Mas eu não tinha tempo de passar em um oculista. Afanei os óculos da empregada e saí para a rua. Por vergonha de ser visto dirigindo usando aquela armação, fui de táxi para o trabalho. Desci na calçada defronte ao prédio exatamente às 10:15 , na hora em que uma senhora gorda saía da lanchonete com um sanduíche gorduroso, empanturrado de cebolas e catchup. Foi um esbarrão daqueles! A salsicha veio parar no bolso da minha camisa, que ficou toda emporcalhada de cebola e molho de tomate. E eu ODEIO cachorro-quente!
Penalizado com a minha situação, o porteiro gay do edifício me emprestou uma camisa amarela e sua gravata verde abacate. Eu estava uma pilha. Confesso que quase chorava.

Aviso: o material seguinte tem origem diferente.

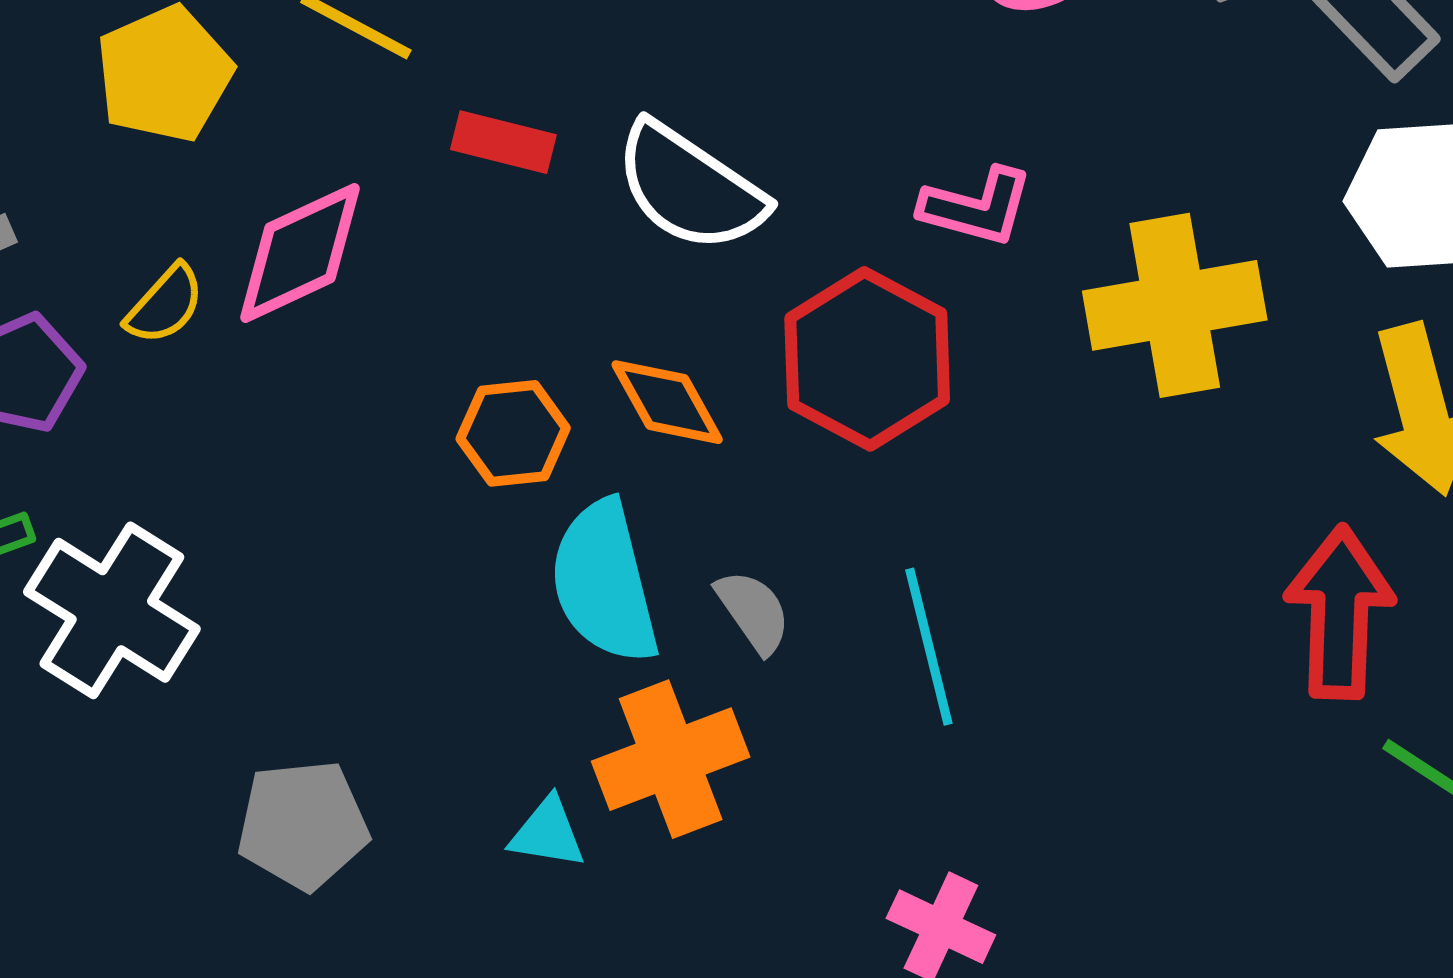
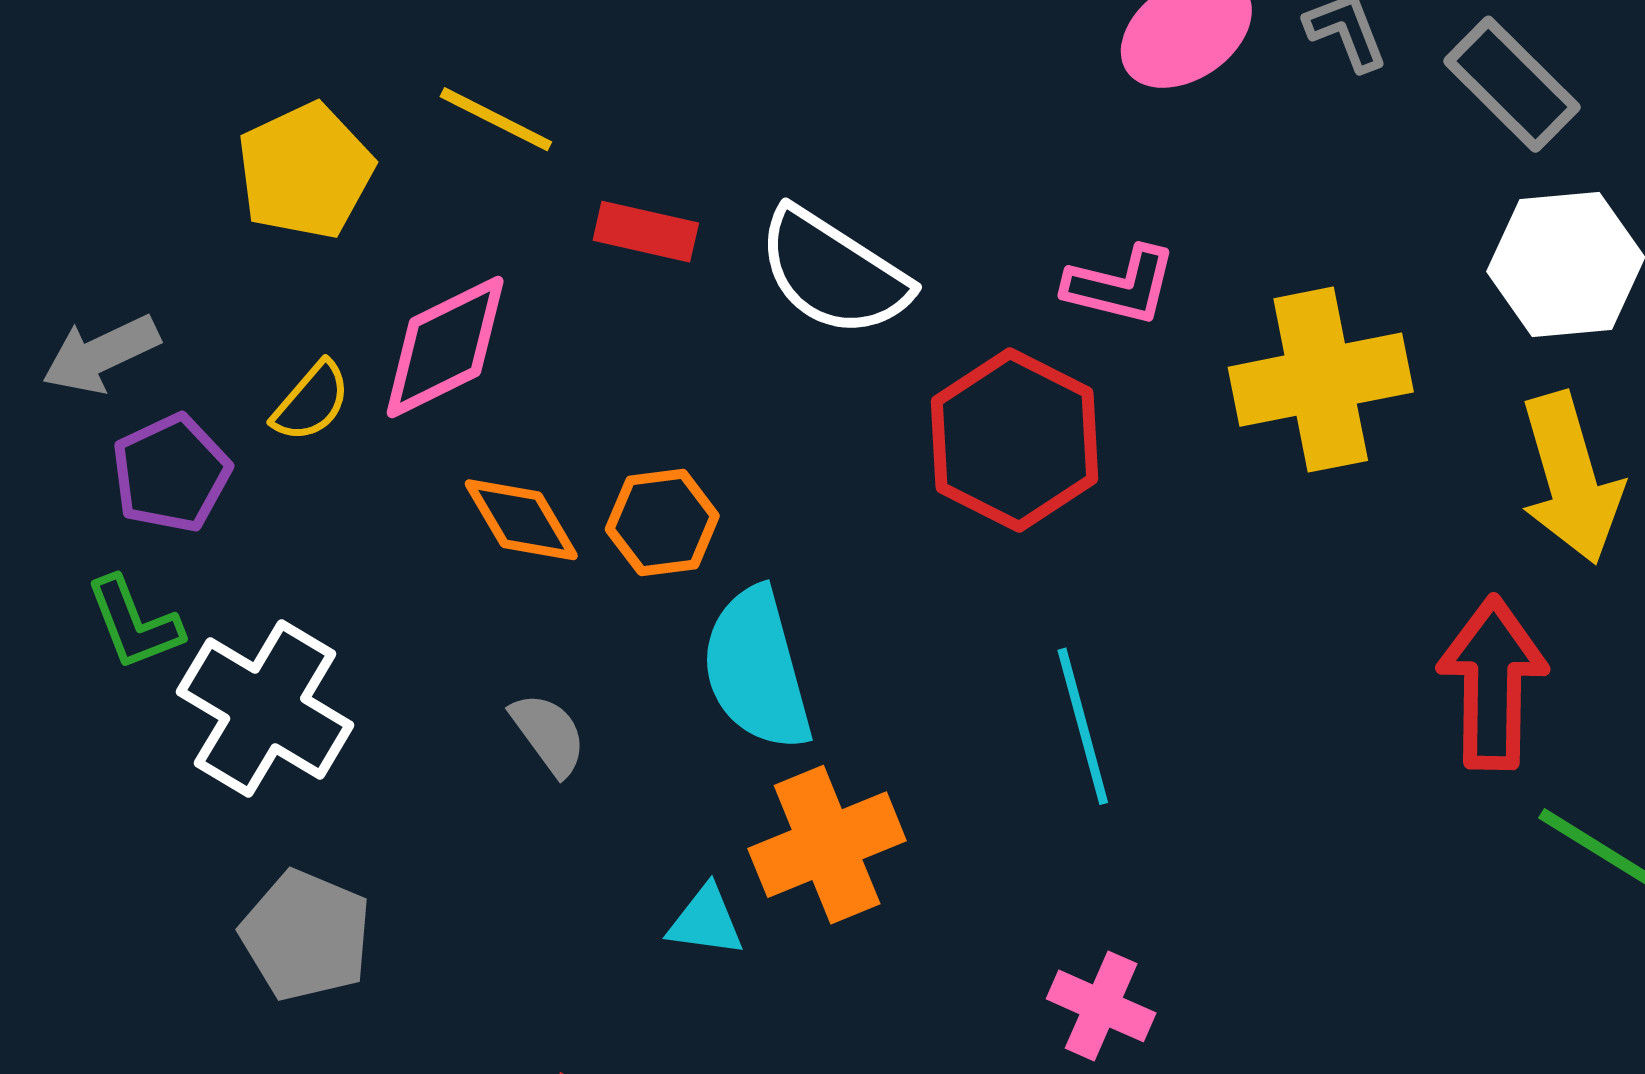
orange diamond: (667, 402) -> (521, 520), moved
gray semicircle: (753, 612) -> (548, 734), moved
gray pentagon: (303, 825) -> (306, 935), moved, turned 30

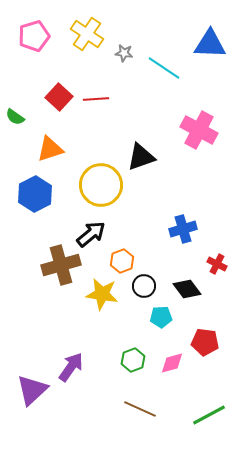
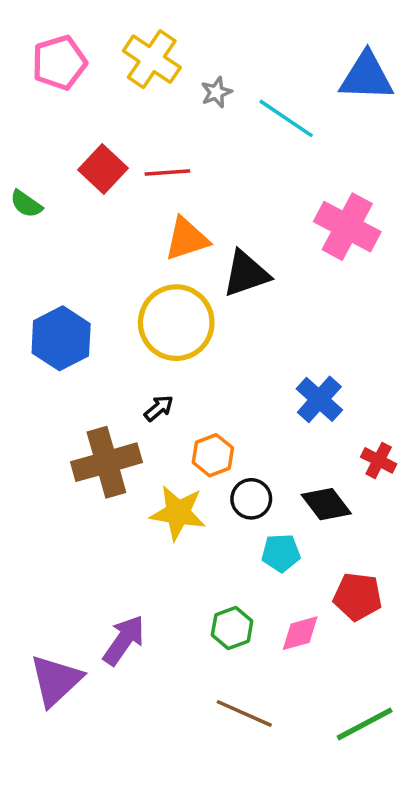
gray star: (124, 53) -> (216, 92), turned -30
orange triangle: (50, 149) -> (187, 239), moved
blue cross: (183, 229) -> (319, 399), turned -32
black arrow: (91, 234) -> (159, 408), size x0.6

Como poderia aparecer diante dos gerentes de toda empresa vestido daquele jeito e ainda atrasado? Me deram um calmante e nem pestanejei. Tomei um copo de um refresco de groselha do porteiro para ajudar a engolir. O porteiro notou que minha calça também estava suja, na altura do zíper. Ali não teve jeito. Tive que lavar mesmo. Para secar mais rápido, coloquei uma folha de jornal amassada por dentro da calça, enquanto subia pelo elevador.
No elevador, examinei a minha figura no espelho e notei que até que não ficara mal com aquela camisa amarela e a gravata verde. Os óculos de aro rosa, em forma de olhar de gatinha, com aquelas pedrinhas coloridas também combinavam com a minha sobrancelha desenhada. E tudo combinava com os lábios rosados pela groselha... na verdade, o elevador estava tão bonito... o mundo era tão bonito... me deu vontade de chorar de felicidade.
11:15 h. Saí do elevador meio cambaleante... que remédio porreta! Acho que eu estava cantando quando entrei na sala de reuniões. O superintendente geral estava na cabeceira da mesa. Fui para minha cadeira, pedindo desculpas a todos pela demora e sentei...no colo de alguém. Era o chefe de RH.
Não sei bem exatamente o que disse durante a reunião, mas o superintendente não parava de me olhar. Até que percebi que havia esquecido de retirar o jornal de dentro das calças. Aquilo me dava um volume monstruoso!
Em algum momento do meu falatório esbarrei no copo dágua à frente de um colega e o líquido se esparramou por sobre suas pernas. Rapidamente, peguei um guardanapo e tentei secar a calça do colega, que deu um tapa nas minhas mãos. Acho que ele pensou que eu o estava assediando.
12:00 h. Olhei para o relógio e não compreendi direito como estava sentado na calçada do prédio. Lembro assim, meio vagamente, de ser arrastado para fora da sala, com o superintendente berrando "FORA!FORA! RUA!..."
Uma senhora passou e jogou uma moeda no meio das minhas pernas.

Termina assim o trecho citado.